С огромными своими неуклюжими, несимметрично-растопыренными корявыми руками и пальцами, он старым, сердитым и презрительным уродом стоял между улыбающимися березами. Только он один не хотел подчиняться обаянию весны и не хотел видеть ни весны, ни солнца».
Этот корявый дуб обрисован у Толстого глубочайшим скептиком. Всем своим видом он словно говорит, что и весна, и любовь, и счастье – все это «глупый и бессмысленный обман», что другие деревья вырастают и погибают, а он как был в своем грубом и неприглядном виде, так всегда и останется.
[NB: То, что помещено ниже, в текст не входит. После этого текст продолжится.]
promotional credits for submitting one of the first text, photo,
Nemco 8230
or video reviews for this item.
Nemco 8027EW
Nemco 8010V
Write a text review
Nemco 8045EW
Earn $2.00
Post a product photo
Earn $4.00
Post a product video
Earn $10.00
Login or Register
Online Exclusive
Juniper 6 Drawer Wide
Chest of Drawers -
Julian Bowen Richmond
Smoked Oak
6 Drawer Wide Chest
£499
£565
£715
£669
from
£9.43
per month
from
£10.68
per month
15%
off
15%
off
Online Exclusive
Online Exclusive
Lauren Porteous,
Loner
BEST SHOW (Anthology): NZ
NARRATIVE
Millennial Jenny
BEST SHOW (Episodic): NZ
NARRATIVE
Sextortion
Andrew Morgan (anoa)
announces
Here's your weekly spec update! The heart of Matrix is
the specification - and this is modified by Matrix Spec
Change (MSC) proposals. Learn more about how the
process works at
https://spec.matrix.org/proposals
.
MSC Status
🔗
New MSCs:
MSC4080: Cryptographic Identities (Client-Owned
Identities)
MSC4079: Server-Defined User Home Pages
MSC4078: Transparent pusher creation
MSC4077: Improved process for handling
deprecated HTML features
Но оказывается, что эта имманентная идейная образность, в которую писатель вложил картину своего дуба, является не чем иным, как символом жизни князя Андрея. Этот последний, всматриваясь в дуб, приходит к выводу, что, действительно, все его стремления были иллюзорными и что вся его жизнь, при внимательном и глубоком ее рассмотрении, должна закончиться прекращением всех стремлений и полной безнадежностью каких бы то ни было начинаний подобно этому вот дубу.